Ice Age Beasts In Europe: Migration Of The Woolly Rhinoceros Earlier Than Assumed

Date November 12, 2008

The newly described skull of the oldest woolly rhinoceros in Europe shows that these giant creatures – with two impressively large horns on the bridge of their noses – once roamed across central Germany. The large shaggy mammals grazed at the foot of the Kyffhäuser range, whose unforested, rocky slopes loomed out of the broad, bleak plains of northern Thuringia 460,000 years ago. The climate at this time was icy cold and far drier than today.

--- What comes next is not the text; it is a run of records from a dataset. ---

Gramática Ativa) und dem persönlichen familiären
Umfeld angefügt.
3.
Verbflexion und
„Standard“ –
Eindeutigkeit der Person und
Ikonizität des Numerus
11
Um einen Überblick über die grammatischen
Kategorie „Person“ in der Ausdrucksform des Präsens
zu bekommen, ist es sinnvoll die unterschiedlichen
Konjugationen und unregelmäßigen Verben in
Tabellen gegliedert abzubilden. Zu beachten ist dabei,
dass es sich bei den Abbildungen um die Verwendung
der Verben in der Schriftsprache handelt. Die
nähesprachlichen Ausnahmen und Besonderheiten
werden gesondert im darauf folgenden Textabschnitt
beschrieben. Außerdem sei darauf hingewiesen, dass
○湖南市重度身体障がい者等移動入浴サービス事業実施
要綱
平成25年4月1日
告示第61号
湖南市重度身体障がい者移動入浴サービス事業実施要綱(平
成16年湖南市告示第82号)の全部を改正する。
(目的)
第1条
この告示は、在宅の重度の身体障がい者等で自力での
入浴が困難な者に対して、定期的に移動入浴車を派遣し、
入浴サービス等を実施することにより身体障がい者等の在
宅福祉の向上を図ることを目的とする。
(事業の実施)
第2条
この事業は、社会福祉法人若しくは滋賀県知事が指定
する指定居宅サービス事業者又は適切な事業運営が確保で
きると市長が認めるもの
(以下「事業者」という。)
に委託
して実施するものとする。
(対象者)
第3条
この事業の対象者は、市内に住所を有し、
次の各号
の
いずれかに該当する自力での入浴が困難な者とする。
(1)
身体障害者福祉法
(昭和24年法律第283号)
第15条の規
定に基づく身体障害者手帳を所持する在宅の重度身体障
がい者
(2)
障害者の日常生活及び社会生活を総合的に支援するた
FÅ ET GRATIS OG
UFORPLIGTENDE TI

At the time, the brow of a glacier existed only a few kilometres away, which expanded during the Elsterian ice age from Scandinavia towards the southwest and spread across the monotonous grassland. But well adapted creatures such as mammoths, reindeer, musk ox and other cold climate animals were able to survive in what was known as the mammoth steppe and found suitable food sources here. The uniform type of vegetation that emerged under these particular climatic conditions once stretched from the coasts of the Arctic Ocean to the Pacific and extended as far as central Europe in the west.

“This is the oldest woolly rhinoceros found in Europe, and it gives us a precise date for the first appearance of cold climate animals spreading throughout Asia and Europe during the ice ages. The characteristic species of mammals emerged together and across the continent”, is how palaeontologist Ralf-Dietrich Kahlke explains the finding’s significance.